+++ PROVIDED RECORDS

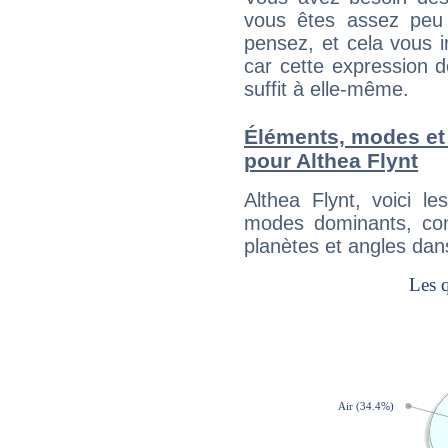
vous êtes assez peu 
pensez, et cela vous 
car cette expression 
suffit à elle-même.
Éléments, modes et
pour Althea Flynt
Althea Flynt, voici 
modes dominants, con
planètes et angles dan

++++++

AIM OF THE EXERCISE: Skip the pictures and print each record exactly as it stands.

RESULT OF THE EXERCISE:
vous êtes assez peu 
pensez, et cela vous 
car cette expression 
suffit à elle-même.
Éléments, modes et
pour Althea Flynt
Althea Flynt, voici 
modes dominants, con
planètes et angles dan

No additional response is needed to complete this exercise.